(The MIT Washington Office will periodically summarize the status of Congressional and governmental actions for MIT Tech Talk).
The House Appropriations subcom-mittees last week proposed cuts of more than $17 billion from the current fiscal 1995 budget, representing a six percent cut in the amounts remaining for domestic discretionary programs after the first five months of fiscal 1995 expenditures.
Despite the broad cuts which have been proposed by the subcommittees, core student aid programs and university-based research have remained, for the most part, untouched in the first two rounds of House budget cuts. The full House will vote next week.
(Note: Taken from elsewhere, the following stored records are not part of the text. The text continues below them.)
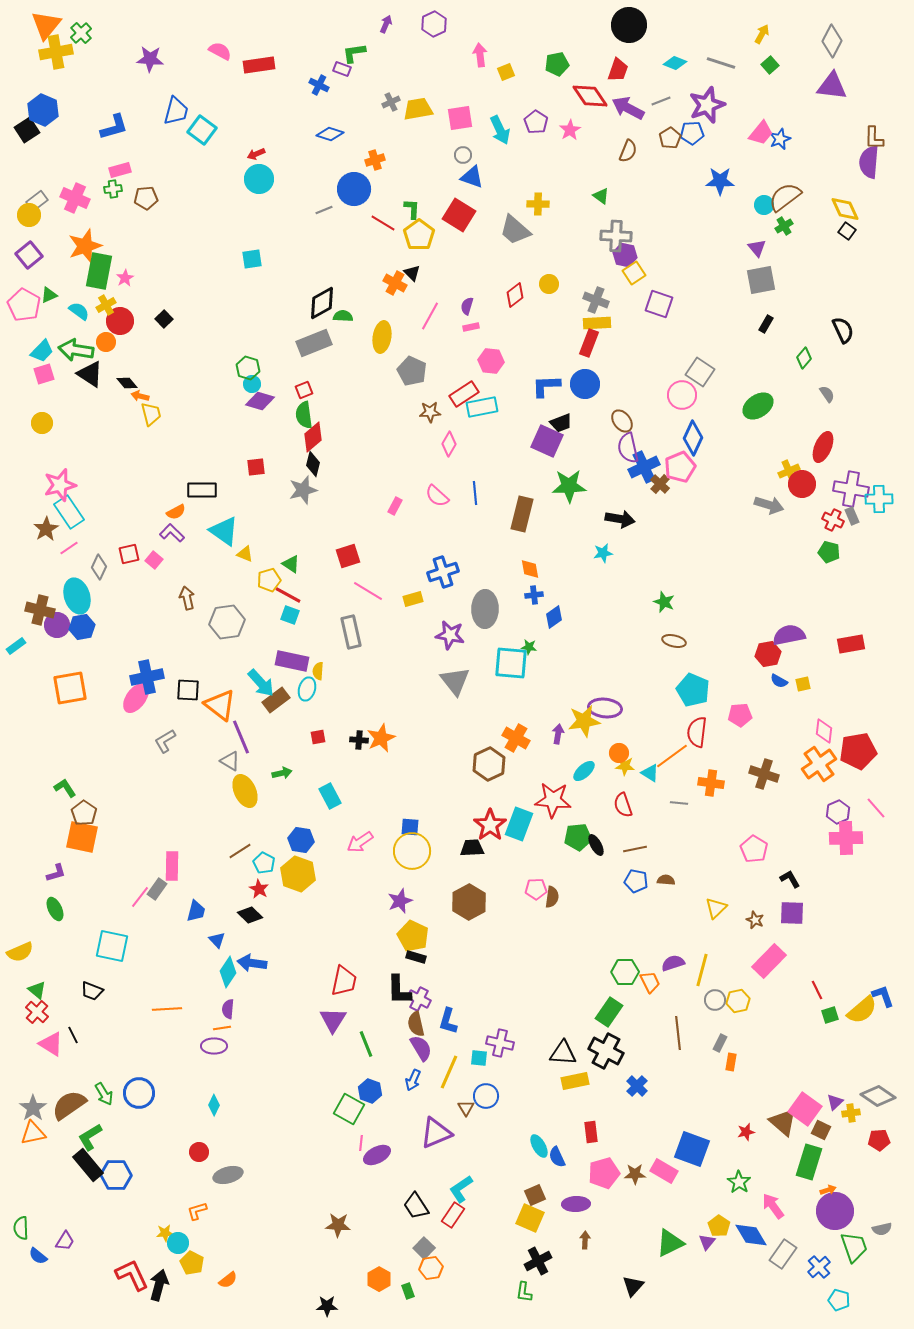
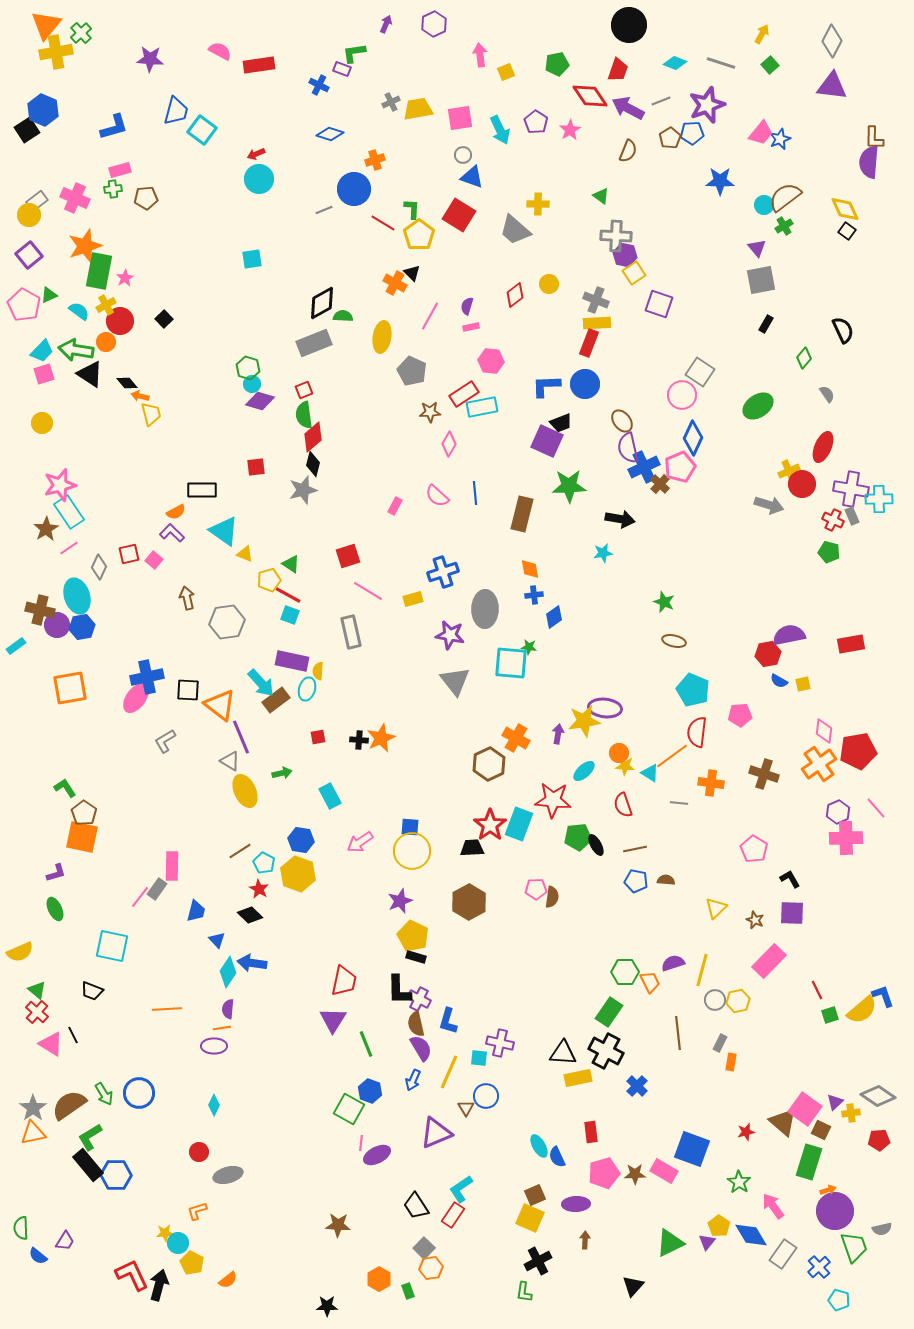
yellow rectangle at (575, 1081): moved 3 px right, 3 px up
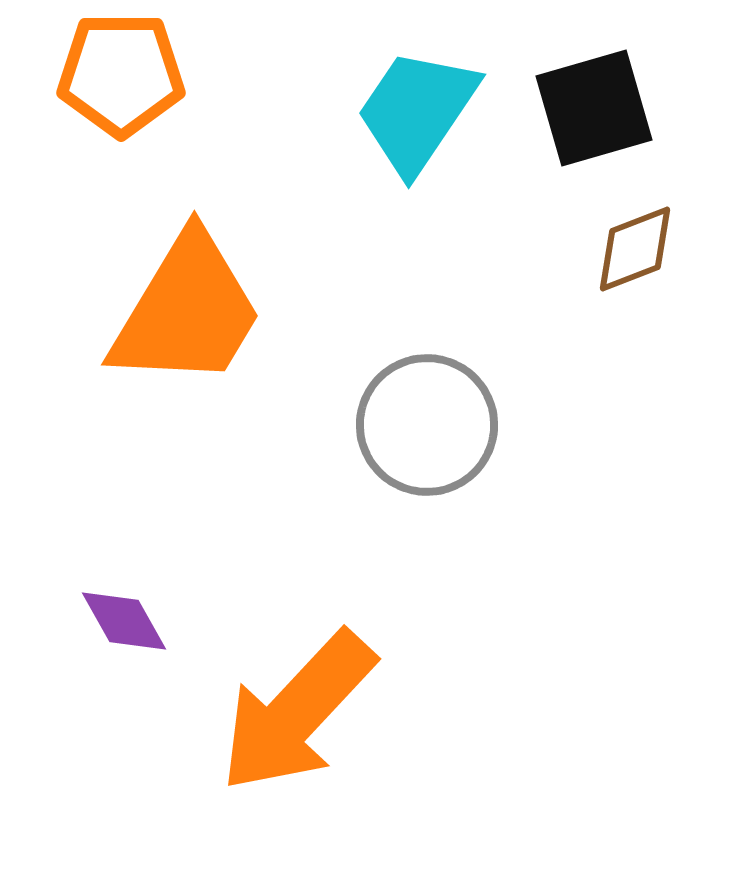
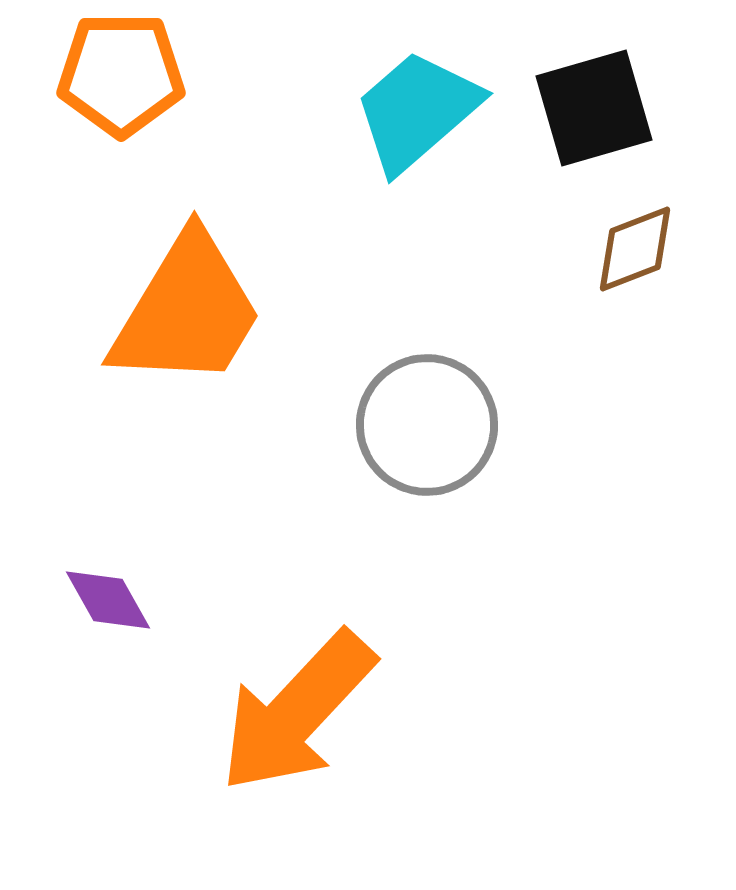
cyan trapezoid: rotated 15 degrees clockwise
purple diamond: moved 16 px left, 21 px up
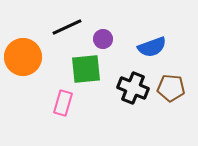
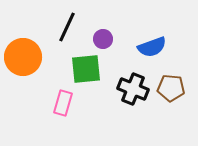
black line: rotated 40 degrees counterclockwise
black cross: moved 1 px down
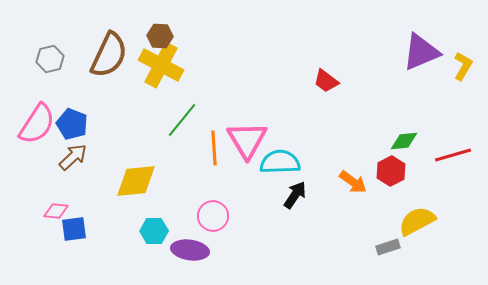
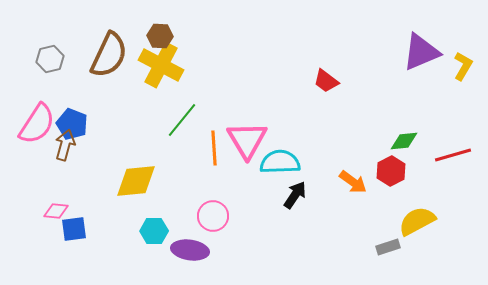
brown arrow: moved 8 px left, 12 px up; rotated 32 degrees counterclockwise
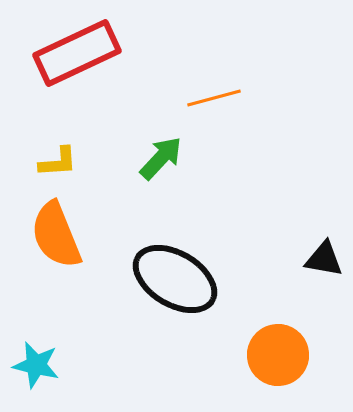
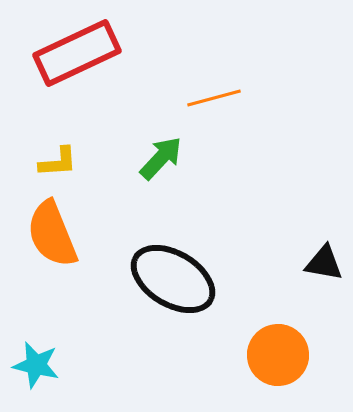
orange semicircle: moved 4 px left, 1 px up
black triangle: moved 4 px down
black ellipse: moved 2 px left
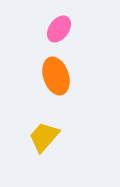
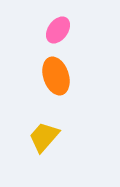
pink ellipse: moved 1 px left, 1 px down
Current proposals call for higher education student aid programs (which total $15.2 billion) to be cut by $130 million, a reduction of about one percent. Programs proposed for termination included the State Student Incentive Grants ($63 million), Douglas Teacher Scholarships ($14 million), Urban Community Service Program ($13 million), Harris Doctoral Fellowships ($10 million), Byrd Honor Scholarships ($10 million), Javits Fellowships ($7 million), National Science Scholars ($4 million), Faculty Development ($3 million), National Academy of Space and Science Technology ($2 million), and several others.
According to the House Appropriations Chairman, Rep. Bob Livingston (R-LA), the savings from the House rescissions are be used to help to offset the cost of supplemental proposals for defense and emergency federal disaster relief to California and other states, with an additional $10 billion in savings to be applied to deficit reduction and tax cuts in line with the House Republican "Contract with America."
Senate members did not sign the "Contract with America" and it remains unclear how the Senate will react to the $17 billion in proposed cuts to non-military programs.
Including cuts approved in the Defense Supplemental bill passed last week by the House, House appropriators have approved proposed cuts of more than $20 billion in fiscal 1995 spending. The fiscal 1995 budget voted last year was $1.539 trillion with a deficit of $192.5 billion (12.5 percent of the budget).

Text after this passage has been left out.